Your task: Please reproduce the data exactly and omit the pictures.

Page images and extracted text:
::::
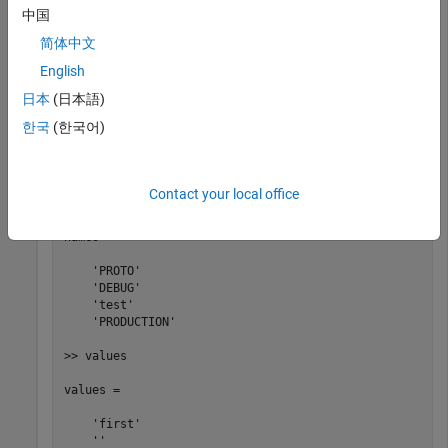
addDefines(myBuildInfo, 
...
中国
   {
'PROTO=first'
'-DDEBUG'
'test'
'-dPRODUCTION'
},
'OP
[defs,names,values] = getDefines(myBuildInfo);
简体中文
English
日本
(日本語)
>> defs

한국
(한국어)
defs = 

    '-DPROTO=first'   '-DDEBUG'   '-Dtest'   '-DPRODUCT
Contact your local office
>> names

names = 

    'PROTO'

    'DEBUG'

    'test'

    'PRODUCTION'

>> values

values = 

    'first'

    ''
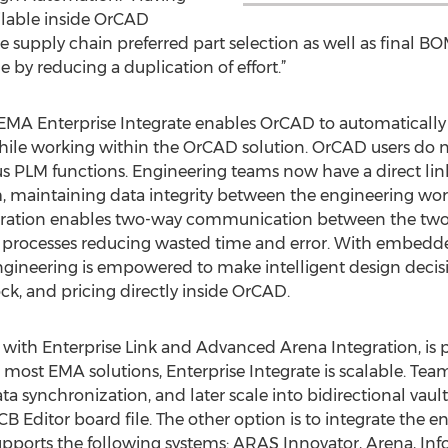
ilable inside OrCAD
e supply chain preferred part selection as well as final 
e by reducing a duplication of effort.”
f EMA Enterprise Integrate enables OrCAD to automaticall
ile working within the OrCAD solution. OrCAD users do not
us PLM functions. Engineering teams now have a direct li
m, maintaining data integrity between the engineering wo
tegration enables two-way communication between the two
l processes reducing wasted time and error. With embed
ngineering is empowered to make intelligent design decisi
tock, and pricing directly inside OrCAD.
 with Enterprise Link and Advanced Arena Integration, is 
 most EMA solutions, Enterprise Integrate is scalable. Tea
 synchronization, and later scale into bidirectional vau
B Editor board file. The other option is to integrate the 
pports the following systems: ARAS Innovator, Arena, Info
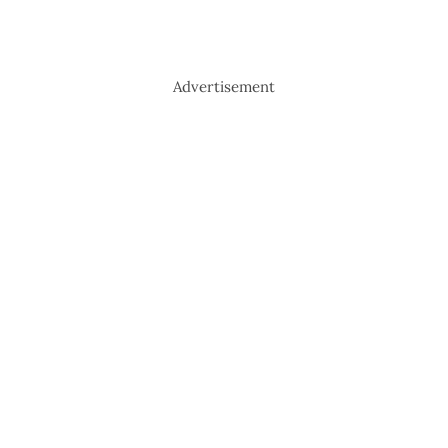
Advertisement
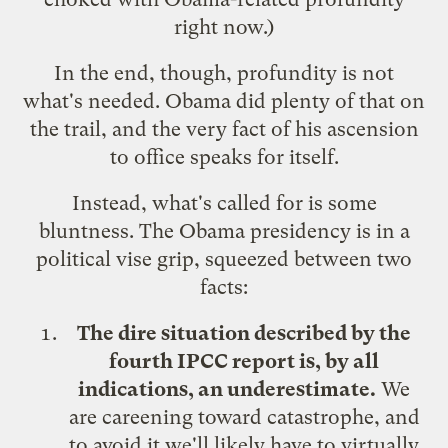
right now.)
In the end, though, profundity is not
what's needed. Obama did plenty of that on
the trail, and the very fact of his ascension
to office speaks for itself.
Instead, what's called for is some
bluntness. The Obama presidency is in a
political vise grip, squeezed between two
facts:
The dire situation described by the
fourth IPCC report is, by all
indications, an underestimate.
We
are careening toward catastrophe, and
to avoid it we'll likely have to virtually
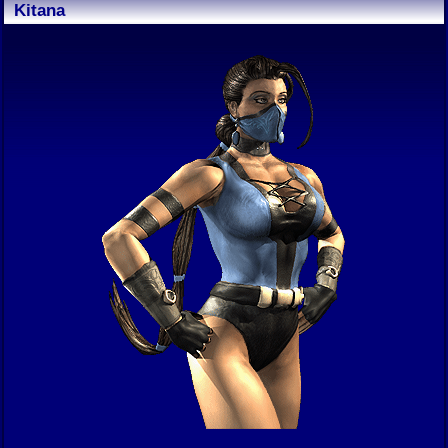
Kitana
::::
Expected answer:
addDefines(myBuildInfo, 
...
中国
   {
'PROTO=first'
'-DDEBUG'
'test'
'-dPRODUCTION'
},
'OP
[defs,names,values] = getDefines(myBuildInfo);
简体中文
English
日本
(日本語)
>> defs

한국
(한국어)
defs = 

    '-DPROTO=first'   '-DDEBUG'   '-Dtest'   '-DPRODUCT
Contact your local office
>> names

names = 

    'PROTO'

    'DEBUG'

    'test'

    'PRODUCTION'

>> values

values = 

    'first'

    ''
ilable inside OrCAD
e supply chain preferred part selection as well as final 
e by reducing a duplication of effort.”
f EMA Enterprise Integrate enables OrCAD to automaticall
ile working within the OrCAD solution. OrCAD users do not
us PLM functions. Engineering teams now have a direct li
m, maintaining data integrity between the engineering wo
tegration enables two-way communication between the two
l processes reducing wasted time and error. With embed
ngineering is empowered to make intelligent design decisi
tock, and pricing directly inside OrCAD.
 with Enterprise Link and Advanced Arena Integration, is 
 most EMA solutions, Enterprise Integrate is scalable. Tea
 synchronization, and later scale into bidirectional vau
B Editor board file. The other option is to integrate the 
pports the following systems: ARAS Innovator, Arena, Info
Advertisement
right now.)
In the end, though, profundity is not
what's needed. Obama did plenty of that on
the trail, and the very fact of his ascension
to office speaks for itself.
Instead, what's called for is some
bluntness. The Obama presidency is in a
political vise grip, squeezed between two
facts:
The dire situation described by the
fourth IPCC report is, by all
indications, an underestimate.
We
are careening toward catastrophe, and
to avoid it we'll likely have to virtually
Kitana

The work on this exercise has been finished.